Jane's Hotel
Reviewed by Minna Kim Mazza
Review Date Platform Genre Rating Production
2010-07-27 iPhone Time Management E (Everyone) G5 Entertainment

One of the newer genres of puzzle game nowadays is what they like to call "Time Management," which involves micromanaging different tasks with different units in order to achieve a goal. Many iPhone app makers take this genre and produce a lot of top-notch game experiences for the mobile platform. I wasn't terribly impressed by Jane's Hotel, but mostly for reasons that don't directly involve game play.

As much as I will admit that I played Jane's Hotel all the way through to the end, becoming a master hotelier of course, it didn't feel like it brought anything that new and exciting to the genre. That said, it was entertaining enough to stick with it.

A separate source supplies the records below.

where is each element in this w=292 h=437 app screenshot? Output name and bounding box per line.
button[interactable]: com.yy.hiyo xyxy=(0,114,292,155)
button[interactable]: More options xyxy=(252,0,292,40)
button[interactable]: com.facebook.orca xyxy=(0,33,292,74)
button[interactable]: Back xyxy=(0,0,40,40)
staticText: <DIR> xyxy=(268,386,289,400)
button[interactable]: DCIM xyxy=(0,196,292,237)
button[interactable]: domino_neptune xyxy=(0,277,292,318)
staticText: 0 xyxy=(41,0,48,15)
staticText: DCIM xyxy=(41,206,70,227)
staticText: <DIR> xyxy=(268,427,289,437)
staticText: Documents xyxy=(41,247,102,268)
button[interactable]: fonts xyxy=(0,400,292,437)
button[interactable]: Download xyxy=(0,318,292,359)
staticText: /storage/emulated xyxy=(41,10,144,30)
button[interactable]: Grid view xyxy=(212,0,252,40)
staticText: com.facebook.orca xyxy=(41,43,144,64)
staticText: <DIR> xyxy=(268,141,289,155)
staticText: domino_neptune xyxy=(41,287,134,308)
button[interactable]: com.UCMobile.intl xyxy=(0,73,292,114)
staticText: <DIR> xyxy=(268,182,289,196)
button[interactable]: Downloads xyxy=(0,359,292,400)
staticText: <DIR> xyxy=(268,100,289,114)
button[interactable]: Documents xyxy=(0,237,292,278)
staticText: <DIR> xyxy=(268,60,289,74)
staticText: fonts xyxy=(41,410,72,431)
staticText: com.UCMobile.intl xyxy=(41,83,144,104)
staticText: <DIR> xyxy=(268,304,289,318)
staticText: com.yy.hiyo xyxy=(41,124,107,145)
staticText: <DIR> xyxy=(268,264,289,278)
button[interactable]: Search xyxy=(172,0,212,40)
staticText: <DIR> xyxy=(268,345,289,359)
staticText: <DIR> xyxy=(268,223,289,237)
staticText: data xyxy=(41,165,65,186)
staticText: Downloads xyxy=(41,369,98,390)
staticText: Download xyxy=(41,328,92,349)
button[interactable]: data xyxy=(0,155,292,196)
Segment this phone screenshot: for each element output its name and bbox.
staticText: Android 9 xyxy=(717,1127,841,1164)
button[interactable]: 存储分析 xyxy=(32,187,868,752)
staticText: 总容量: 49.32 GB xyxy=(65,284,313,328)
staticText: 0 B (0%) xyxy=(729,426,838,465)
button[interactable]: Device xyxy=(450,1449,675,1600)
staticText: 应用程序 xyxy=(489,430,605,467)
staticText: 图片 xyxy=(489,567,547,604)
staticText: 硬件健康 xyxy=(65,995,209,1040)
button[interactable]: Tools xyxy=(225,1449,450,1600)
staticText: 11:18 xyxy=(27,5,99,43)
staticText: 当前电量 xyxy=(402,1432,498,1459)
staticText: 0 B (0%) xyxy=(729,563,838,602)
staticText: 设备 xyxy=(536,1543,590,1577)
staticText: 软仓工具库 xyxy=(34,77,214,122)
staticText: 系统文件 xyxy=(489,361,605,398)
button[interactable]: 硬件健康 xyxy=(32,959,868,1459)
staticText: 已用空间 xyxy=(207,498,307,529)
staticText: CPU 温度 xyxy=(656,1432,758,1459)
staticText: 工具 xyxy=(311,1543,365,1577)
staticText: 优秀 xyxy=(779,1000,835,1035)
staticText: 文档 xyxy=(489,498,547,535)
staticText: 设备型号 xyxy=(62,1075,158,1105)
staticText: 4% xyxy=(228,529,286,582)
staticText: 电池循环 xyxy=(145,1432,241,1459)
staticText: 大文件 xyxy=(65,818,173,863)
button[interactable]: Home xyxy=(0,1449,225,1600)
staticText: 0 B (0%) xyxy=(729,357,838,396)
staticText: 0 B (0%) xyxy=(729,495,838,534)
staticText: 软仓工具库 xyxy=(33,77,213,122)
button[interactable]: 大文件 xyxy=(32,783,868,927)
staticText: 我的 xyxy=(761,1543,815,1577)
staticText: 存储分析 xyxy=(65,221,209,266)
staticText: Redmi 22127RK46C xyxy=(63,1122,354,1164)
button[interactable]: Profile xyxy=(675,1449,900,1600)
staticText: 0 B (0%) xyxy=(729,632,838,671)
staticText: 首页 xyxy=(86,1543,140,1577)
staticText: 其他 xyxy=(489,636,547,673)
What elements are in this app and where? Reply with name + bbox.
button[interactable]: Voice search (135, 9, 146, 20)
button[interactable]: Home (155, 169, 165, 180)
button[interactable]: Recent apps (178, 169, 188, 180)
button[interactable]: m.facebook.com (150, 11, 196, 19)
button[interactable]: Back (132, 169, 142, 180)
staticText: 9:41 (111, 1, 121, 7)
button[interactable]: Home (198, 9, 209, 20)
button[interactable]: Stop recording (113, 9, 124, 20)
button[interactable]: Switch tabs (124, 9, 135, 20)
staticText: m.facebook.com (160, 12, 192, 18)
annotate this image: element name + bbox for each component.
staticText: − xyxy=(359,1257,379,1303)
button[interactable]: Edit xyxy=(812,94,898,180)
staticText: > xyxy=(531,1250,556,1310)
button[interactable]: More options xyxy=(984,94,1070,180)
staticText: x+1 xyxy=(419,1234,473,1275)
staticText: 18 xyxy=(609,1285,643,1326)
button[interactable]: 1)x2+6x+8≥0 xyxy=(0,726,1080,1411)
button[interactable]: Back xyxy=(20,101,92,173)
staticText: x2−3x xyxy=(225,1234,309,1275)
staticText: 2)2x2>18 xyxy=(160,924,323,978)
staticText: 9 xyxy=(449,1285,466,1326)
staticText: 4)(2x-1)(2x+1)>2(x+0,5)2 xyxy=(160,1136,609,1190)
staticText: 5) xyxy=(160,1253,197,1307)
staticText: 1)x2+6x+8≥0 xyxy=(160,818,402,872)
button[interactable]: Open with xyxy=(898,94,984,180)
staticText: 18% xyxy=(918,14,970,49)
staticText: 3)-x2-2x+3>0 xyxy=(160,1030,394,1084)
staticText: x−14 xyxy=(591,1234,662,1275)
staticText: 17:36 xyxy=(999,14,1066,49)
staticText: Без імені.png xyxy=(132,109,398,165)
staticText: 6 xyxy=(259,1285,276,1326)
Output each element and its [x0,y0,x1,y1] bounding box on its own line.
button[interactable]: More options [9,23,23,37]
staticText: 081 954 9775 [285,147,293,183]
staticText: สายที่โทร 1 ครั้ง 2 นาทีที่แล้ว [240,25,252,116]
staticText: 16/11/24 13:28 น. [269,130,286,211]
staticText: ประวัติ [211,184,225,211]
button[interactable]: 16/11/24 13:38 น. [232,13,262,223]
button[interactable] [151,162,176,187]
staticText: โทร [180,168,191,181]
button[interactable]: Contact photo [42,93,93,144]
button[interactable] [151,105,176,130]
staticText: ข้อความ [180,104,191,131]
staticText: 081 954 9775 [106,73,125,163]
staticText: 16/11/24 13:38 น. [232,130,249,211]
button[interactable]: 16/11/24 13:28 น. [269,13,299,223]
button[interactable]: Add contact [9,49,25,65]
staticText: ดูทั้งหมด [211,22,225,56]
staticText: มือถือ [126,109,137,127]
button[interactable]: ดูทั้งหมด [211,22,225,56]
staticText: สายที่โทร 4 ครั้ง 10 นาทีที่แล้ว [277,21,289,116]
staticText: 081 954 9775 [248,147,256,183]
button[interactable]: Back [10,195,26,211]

If you have played Diner Dash, this is pretty much a clone of that concept, except with the backdrop of being a hotel owner rather than a diner owner. Jane is trying to succeed at running her own hotel, and as each level progresses, you're able to purchase more improvements to help satisfy the hotel guests. You perform tasks and chores for your guests, and collect tips when they leave. The happier they are, the larger the tip. If they become too angry because their services aren't fulfilled, they leave without paying!

One interesting aspect of the game was the fact that in the later levels with higher rated hotels, your viewable playing area is expanded so that you have to actually use your finger to swipe back and forth on the screen to view the whole area. So some of your guests in the edge rooms won't be seen unless you scroll to them. It's probably the only thing that I noticed that set it apart from other similar games I've played (so far, anyway).

With the amount of craptastic apps that are out there on the iTunes store, it's not necessarily a big surprise that apps are released with the feeling that they are unfinished. That is the overall feeling I got from Jane's Hotel. There were numerous spelling errors in the game text - not enough to be intrusive, but enough to be noticeable.

Some of the character voices seemed to not fit, or didn't have enough of a variety to differentiate between them. Speaking of which, there was no information in the help files or tutorial about the different types of characters you serve in your hotel. Some of them were pretty distinctive and I could guess what they would be like as guests (business woman, old dude with Hawaiian shirt, etc.) but then there were a few that baffled me (guy dressed in an all-white suit with one of those wispy mustaches). There didn't seem to be any information about chaining actions as well, and I'd get "Extraordinary!" messages popping up every now and then, but I wasn't sure exactly what I had done to deserve it.

There are items that you buy to upgrade your hotel, but the choices feel very linear, such that you don't really have a lot of choice as to the next item you buy. There's a requirement to how many points you can buy for items, so there's usually only one item you can buy at a time, some of which don't really do much of anything, like new wall sconces? Very hard to see a cause and effect there.

I also felt that the graphics could have been a little more refined. It seemed very pixelated, which doesn't feel like it takes advantage of the iPhone's graphic capabilities. The written text was ugly and blocky. It felt like an 8-bit game but with slightly higher resolution. The music is seriously annoying and repetitive, plus the voice cues don't really help with anything since as I said before, some of the voices didn't really match the character.

However, past these nitpicky things, I guess I liked it enough to play it all the way through. I didn't feel very challenged though, so I wouldn't feel that you are getting something that's worth a huge investment of time.

Special thanks to Michael Meyers PR for a copy of this game for review.